--- SOURCE INFORMATION ---
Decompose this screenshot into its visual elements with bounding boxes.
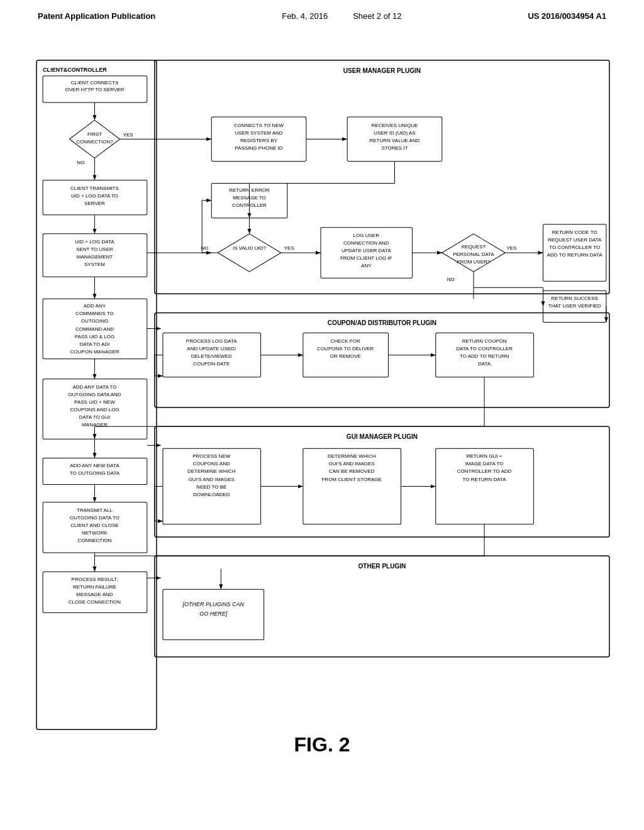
svg-text:GUI MANAGER PLUGIN: GUI MANAGER PLUGIN xyxy=(347,433,418,440)
svg-text:RETURN FAILURE: RETURN FAILURE xyxy=(73,584,116,590)
svg-text:RETURN COUPON: RETURN COUPON xyxy=(462,338,507,344)
svg-text:TO RETURN DATA: TO RETURN DATA xyxy=(463,477,507,482)
svg-text:TO CONTROLLER TO: TO CONTROLLER TO xyxy=(549,245,600,250)
svg-marker-76 xyxy=(218,234,280,272)
svg-text:YES: YES xyxy=(284,245,294,251)
svg-text:FROM CLIENT STORAGE: FROM CLIENT STORAGE xyxy=(321,477,381,482)
svg-text:USER MANAGER PLUGIN: USER MANAGER PLUGIN xyxy=(343,67,421,74)
svg-text:COUPONS TO DELIVER: COUPONS TO DELIVER xyxy=(317,346,374,351)
svg-text:UPDATE USER DATA: UPDATE USER DATA xyxy=(341,248,391,253)
svg-text:PASS UID & LOG: PASS UID & LOG xyxy=(75,334,115,340)
svg-text:RETURN CODE TO: RETURN CODE TO xyxy=(552,230,597,235)
svg-text:ADD TO RETURN DATA: ADD TO RETURN DATA xyxy=(547,252,603,258)
svg-text:FROM CLIENT LOG IF: FROM CLIENT LOG IF xyxy=(340,255,392,261)
svg-text:OUTGOING DATA AND: OUTGOING DATA AND xyxy=(68,392,121,397)
svg-text:PROCESS RESULT,: PROCESS RESULT, xyxy=(72,577,118,582)
svg-text:DATA TO AD/: DATA TO AD/ xyxy=(79,341,110,347)
svg-text:USER ID (UID) AS: USER ID (UID) AS xyxy=(374,130,415,136)
svg-text:DETERMINE WHICH: DETERMINE WHICH xyxy=(187,468,236,474)
svg-text:ADD ANY NEW DATA: ADD ANY NEW DATA xyxy=(70,463,119,468)
svg-text:PROCESS NEW: PROCESS NEW xyxy=(192,453,231,459)
svg-text:CLOSE CONNECTION: CLOSE CONNECTION xyxy=(69,599,121,605)
svg-text:NO: NO xyxy=(77,160,84,165)
svg-text:COUPONS AND: COUPONS AND xyxy=(193,461,230,467)
svg-text:COUPON DATE: COUPON DATE xyxy=(193,361,230,367)
svg-text:LOG USER: LOG USER xyxy=(353,233,380,238)
svg-text:PERSONAL DATA: PERSONAL DATA xyxy=(453,252,494,257)
svg-text:COUPON MANAGER: COUPON MANAGER xyxy=(70,349,119,355)
svg-text:IS VALID UID?: IS VALID UID? xyxy=(233,245,266,251)
svg-text:REQUEST: REQUEST xyxy=(462,244,486,250)
svg-text:DATA: DATA xyxy=(478,361,491,367)
svg-text:NO: NO xyxy=(447,277,455,282)
svg-text:[OTHER PLUGINS CAN: [OTHER PLUGINS CAN xyxy=(182,601,244,607)
svg-text:CHECK FOR: CHECK FOR xyxy=(331,338,360,344)
svg-text:MANAGEMENT: MANAGEMENT xyxy=(77,254,113,260)
svg-text:OUTGOING: OUTGOING xyxy=(81,318,109,324)
svg-rect-143 xyxy=(303,448,401,524)
header-date: Feb. 4, 2016 xyxy=(282,11,328,21)
svg-text:COUPON/AD DISTRIBUTOR PLUGIN: COUPON/AD DISTRIBUTOR PLUGIN xyxy=(328,319,436,326)
svg-text:MESSAGE AND: MESSAGE AND xyxy=(76,592,113,597)
diagram-area: CLIENT&CONTROLLER CLIENT CONNECTS OVER H… xyxy=(25,33,619,769)
svg-text:FROM USER?: FROM USER? xyxy=(457,259,491,265)
svg-text:OUTGOING DATA TO: OUTGOING DATA TO xyxy=(70,515,119,521)
svg-text:SYSTEM: SYSTEM xyxy=(84,262,105,267)
svg-text:SERVER: SERVER xyxy=(84,201,105,206)
svg-text:CONNECTION?: CONNECTION? xyxy=(76,139,113,145)
svg-text:ADD ANY: ADD ANY xyxy=(84,303,106,309)
svg-text:CAN BE REMOVED: CAN BE REMOVED xyxy=(329,468,375,474)
svg-text:GUI'S AND IMAGES: GUI'S AND IMAGES xyxy=(329,461,375,467)
svg-text:OTHER PLUGIN: OTHER PLUGIN xyxy=(358,563,406,570)
svg-text:DOWNLOADED: DOWNLOADED xyxy=(193,492,230,497)
svg-text:RETURN SUCCESS: RETURN SUCCESS xyxy=(552,296,598,301)
svg-text:AND UPDATE USED/: AND UPDATE USED/ xyxy=(187,346,236,351)
svg-text:COMMANDS TO: COMMANDS TO xyxy=(75,311,114,316)
header-sheet: Sheet 2 of 12 xyxy=(353,11,401,21)
svg-text:TO ADD TO RETURN: TO ADD TO RETURN xyxy=(460,353,509,359)
svg-text:GUI'S AND IMAGES: GUI'S AND IMAGES xyxy=(189,477,235,482)
header-center: Feb. 4, 2016 Sheet 2 of 12 xyxy=(282,11,401,21)
svg-text:DATA TO CONTROLLER: DATA TO CONTROLLER xyxy=(456,346,513,351)
svg-text:FIRST: FIRST xyxy=(87,131,102,137)
svg-text:NEED TO BE: NEED TO BE xyxy=(196,484,226,490)
svg-rect-110 xyxy=(155,313,609,407)
svg-text:IMAGE DATA TO: IMAGE DATA TO xyxy=(465,461,504,467)
svg-text:YES: YES xyxy=(506,245,516,251)
header-patent: US 2016/0034954 A1 xyxy=(528,11,606,21)
svg-text:CONTROLLER TO ADD: CONTROLLER TO ADD xyxy=(457,468,512,474)
svg-text:CONNECTS TO NEW: CONNECTS TO NEW xyxy=(234,123,284,128)
svg-text:COUPONS AND LOG: COUPONS AND LOG xyxy=(70,407,119,412)
svg-text:REGISTERS BY: REGISTERS BY xyxy=(240,138,278,143)
svg-rect-149 xyxy=(436,448,534,524)
svg-text:COMMAND AND: COMMAND AND xyxy=(75,326,114,332)
svg-text:TO OUTGOING DATA: TO OUTGOING DATA xyxy=(70,470,120,476)
svg-text:RETURN GUI +: RETURN GUI + xyxy=(467,453,502,459)
svg-text:CONNECTION: CONNECTION xyxy=(78,538,112,543)
svg-text:OVER HTTP TO SERVER: OVER HTTP TO SERVER xyxy=(65,87,125,92)
svg-text:CONNECTION AND: CONNECTION AND xyxy=(343,240,389,246)
svg-text:DETERMINE WHICH: DETERMINE WHICH xyxy=(328,453,376,459)
svg-text:THAT USER VERIFIED: THAT USER VERIFIED xyxy=(548,303,601,309)
svg-text:UID + LOG DATA TO: UID + LOG DATA TO xyxy=(71,193,118,199)
figure-caption: FIG. 2 xyxy=(294,733,350,756)
page-header: Patent Application Publication Feb. 4, 2… xyxy=(0,0,644,27)
svg-text:PASSING PHONE ID: PASSING PHONE ID xyxy=(235,145,283,151)
svg-text:YES: YES xyxy=(123,132,133,138)
flowchart-svg: CLIENT&CONTROLLER CLIENT CONNECTS OVER H… xyxy=(25,33,619,769)
svg-text:DATA TO GUI: DATA TO GUI xyxy=(79,414,110,420)
svg-text:ADD ANY DATA TO: ADD ANY DATA TO xyxy=(72,384,116,390)
svg-text:RETURN VALUE AND: RETURN VALUE AND xyxy=(369,138,419,143)
svg-text:CLIENT AND CLOSE: CLIENT AND CLOSE xyxy=(70,523,118,528)
svg-text:UID + LOG DATA: UID + LOG DATA xyxy=(75,239,114,245)
svg-text:REQUEST USER DATA: REQUEST USER DATA xyxy=(548,237,602,243)
svg-text:NETWORK: NETWORK xyxy=(82,530,108,536)
svg-text:TRANSMIT ALL: TRANSMIT ALL xyxy=(77,507,113,513)
svg-text:STORES IT: STORES IT xyxy=(381,145,408,151)
svg-text:SENT TO USER: SENT TO USER xyxy=(76,246,113,252)
svg-text:PROCESS LOG DATA: PROCESS LOG DATA xyxy=(186,338,237,344)
svg-text:CLIENT CONNECTS: CLIENT CONNECTS xyxy=(71,80,119,86)
svg-text:OR REMOVE: OR REMOVE xyxy=(330,353,361,359)
svg-text:CLIENT&CONTROLLER: CLIENT&CONTROLLER xyxy=(43,67,107,73)
svg-text:CLIENT TRANSMITS: CLIENT TRANSMITS xyxy=(70,185,119,191)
---
→ TASK
Among the records, find every line with the word "rect" and copy it.

→ YOUR SOLUTION
svg-rect-143 xyxy=(303,448,401,524)
svg-rect-110 xyxy=(155,313,609,407)
svg-rect-149 xyxy=(436,448,534,524)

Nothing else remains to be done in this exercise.